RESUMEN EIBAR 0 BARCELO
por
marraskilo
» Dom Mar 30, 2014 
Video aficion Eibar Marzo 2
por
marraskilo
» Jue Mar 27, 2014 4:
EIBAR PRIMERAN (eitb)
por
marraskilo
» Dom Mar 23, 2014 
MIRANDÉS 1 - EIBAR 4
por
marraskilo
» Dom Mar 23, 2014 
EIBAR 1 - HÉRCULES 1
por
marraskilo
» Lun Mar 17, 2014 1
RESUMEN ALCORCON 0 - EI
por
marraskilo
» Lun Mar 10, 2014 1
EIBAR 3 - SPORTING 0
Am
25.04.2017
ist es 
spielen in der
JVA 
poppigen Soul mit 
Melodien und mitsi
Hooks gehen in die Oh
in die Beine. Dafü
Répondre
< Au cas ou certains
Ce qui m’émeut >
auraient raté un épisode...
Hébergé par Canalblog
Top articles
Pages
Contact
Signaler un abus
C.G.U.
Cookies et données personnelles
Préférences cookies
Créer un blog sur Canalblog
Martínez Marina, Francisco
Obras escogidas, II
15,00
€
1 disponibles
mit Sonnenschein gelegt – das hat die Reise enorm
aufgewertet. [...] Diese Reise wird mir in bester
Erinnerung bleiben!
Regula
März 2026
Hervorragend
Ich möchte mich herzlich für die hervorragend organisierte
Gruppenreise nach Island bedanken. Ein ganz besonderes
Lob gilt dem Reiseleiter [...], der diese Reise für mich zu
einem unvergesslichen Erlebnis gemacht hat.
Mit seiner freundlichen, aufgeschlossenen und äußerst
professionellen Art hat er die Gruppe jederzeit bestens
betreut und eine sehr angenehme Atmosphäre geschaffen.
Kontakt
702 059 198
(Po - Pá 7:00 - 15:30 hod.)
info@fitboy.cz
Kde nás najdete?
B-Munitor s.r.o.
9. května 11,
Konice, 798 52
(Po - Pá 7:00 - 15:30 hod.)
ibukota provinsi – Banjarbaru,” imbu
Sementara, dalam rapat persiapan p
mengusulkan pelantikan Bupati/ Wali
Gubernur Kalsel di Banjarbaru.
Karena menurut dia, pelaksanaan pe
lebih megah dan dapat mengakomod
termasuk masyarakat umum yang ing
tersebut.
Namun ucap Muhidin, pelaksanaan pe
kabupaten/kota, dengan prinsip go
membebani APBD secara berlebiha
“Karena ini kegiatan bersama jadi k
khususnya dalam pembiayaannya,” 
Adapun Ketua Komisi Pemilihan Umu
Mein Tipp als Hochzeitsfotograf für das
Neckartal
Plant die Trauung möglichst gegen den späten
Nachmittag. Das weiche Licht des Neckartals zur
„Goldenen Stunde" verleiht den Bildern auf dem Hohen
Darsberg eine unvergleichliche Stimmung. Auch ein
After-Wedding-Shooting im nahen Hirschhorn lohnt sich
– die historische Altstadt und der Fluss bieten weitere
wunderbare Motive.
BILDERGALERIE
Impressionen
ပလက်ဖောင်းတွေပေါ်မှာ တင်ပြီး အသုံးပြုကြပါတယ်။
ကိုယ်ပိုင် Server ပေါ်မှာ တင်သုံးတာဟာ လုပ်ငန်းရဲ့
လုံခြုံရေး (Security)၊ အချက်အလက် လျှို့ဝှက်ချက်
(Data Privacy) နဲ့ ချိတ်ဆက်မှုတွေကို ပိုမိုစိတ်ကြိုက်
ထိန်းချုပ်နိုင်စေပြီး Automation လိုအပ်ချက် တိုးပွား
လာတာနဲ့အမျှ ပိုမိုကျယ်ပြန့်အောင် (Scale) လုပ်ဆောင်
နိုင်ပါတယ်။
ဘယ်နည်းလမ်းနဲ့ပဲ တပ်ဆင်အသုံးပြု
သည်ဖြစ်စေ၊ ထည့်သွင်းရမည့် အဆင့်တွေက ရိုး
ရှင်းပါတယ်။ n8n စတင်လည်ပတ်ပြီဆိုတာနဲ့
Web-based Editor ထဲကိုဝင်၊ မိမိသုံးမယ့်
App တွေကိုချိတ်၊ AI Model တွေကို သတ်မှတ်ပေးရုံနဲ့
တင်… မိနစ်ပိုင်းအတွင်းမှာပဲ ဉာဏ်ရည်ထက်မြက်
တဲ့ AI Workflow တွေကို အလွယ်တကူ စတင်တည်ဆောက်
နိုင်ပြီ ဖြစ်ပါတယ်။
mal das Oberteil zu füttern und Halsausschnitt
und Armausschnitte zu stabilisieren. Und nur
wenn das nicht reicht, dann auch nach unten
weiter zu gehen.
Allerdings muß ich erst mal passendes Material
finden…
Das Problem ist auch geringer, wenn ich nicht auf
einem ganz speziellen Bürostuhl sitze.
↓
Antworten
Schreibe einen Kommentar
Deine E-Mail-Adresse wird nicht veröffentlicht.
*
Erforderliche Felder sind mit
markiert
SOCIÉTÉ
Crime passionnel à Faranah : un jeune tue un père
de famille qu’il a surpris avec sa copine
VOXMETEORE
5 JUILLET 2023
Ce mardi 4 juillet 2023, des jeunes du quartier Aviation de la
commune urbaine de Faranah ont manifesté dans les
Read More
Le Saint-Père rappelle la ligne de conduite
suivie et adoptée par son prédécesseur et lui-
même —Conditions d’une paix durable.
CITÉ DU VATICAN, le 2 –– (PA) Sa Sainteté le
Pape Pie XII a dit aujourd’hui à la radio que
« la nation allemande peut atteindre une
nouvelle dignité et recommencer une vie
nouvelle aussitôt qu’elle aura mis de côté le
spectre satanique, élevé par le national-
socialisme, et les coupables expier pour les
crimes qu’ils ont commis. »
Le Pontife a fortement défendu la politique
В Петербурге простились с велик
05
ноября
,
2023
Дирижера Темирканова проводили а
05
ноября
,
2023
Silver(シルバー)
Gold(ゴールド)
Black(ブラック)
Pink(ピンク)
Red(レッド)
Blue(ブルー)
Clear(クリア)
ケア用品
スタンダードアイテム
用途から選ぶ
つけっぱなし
================
:: Description of the task ::
How many lines of the material contain the string "Karena"? Answer with the number and nothing else.

:: Written solution ::
2